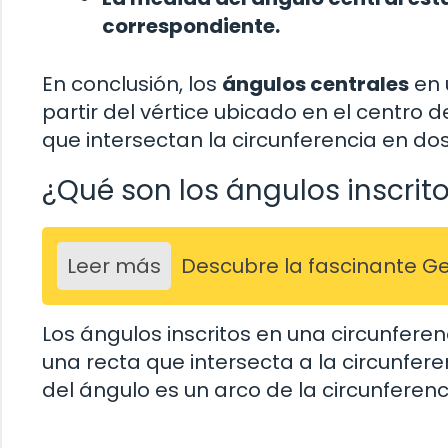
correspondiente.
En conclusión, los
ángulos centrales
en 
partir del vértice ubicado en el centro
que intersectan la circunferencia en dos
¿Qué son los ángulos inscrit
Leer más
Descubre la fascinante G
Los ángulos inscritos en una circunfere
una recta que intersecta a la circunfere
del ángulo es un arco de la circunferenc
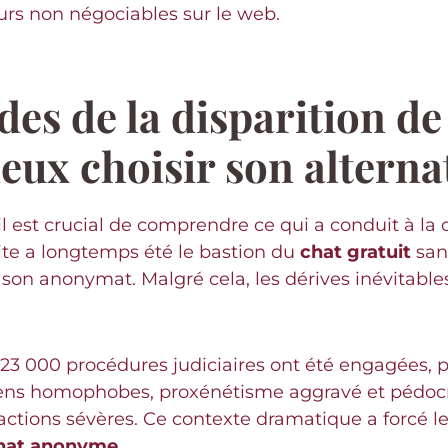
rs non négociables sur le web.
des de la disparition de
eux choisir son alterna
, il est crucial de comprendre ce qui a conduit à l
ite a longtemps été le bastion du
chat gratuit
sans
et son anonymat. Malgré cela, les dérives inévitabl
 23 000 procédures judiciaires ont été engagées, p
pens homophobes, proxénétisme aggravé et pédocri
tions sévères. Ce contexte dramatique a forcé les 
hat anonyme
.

REQUIRED ACTION: Once the line holding "partir del vértice ubicado en el centro" is found, set down that line and every line after it, exactly, through the last line of the records above, omitting pictures.

REPLY TO THE TASK:
partir del vértice ubicado en el centro
que intersectan la circunferencia en dos
¿Qué son los ángulos inscrit
Leer más
Descubre la fascinante G
Los ángulos inscritos en una circunfere
una recta que intersecta a la circunfere
del ángulo es un arco de la circunferenc
rs non négociables sur le web.
des de la disparition de
eux choisir son alterna
, il est crucial de comprendre ce qui a conduit à l
ite a longtemps été le bastion du
chat gratuit
sans
et son anonymat. Malgré cela, les dérives inévitabl
 23 000 procédures judiciaires ont été engagées, p
pens homophobes, proxénétisme aggravé et pédocri
tions sévères. Ce contexte dramatique a forcé les 
hat anonyme
.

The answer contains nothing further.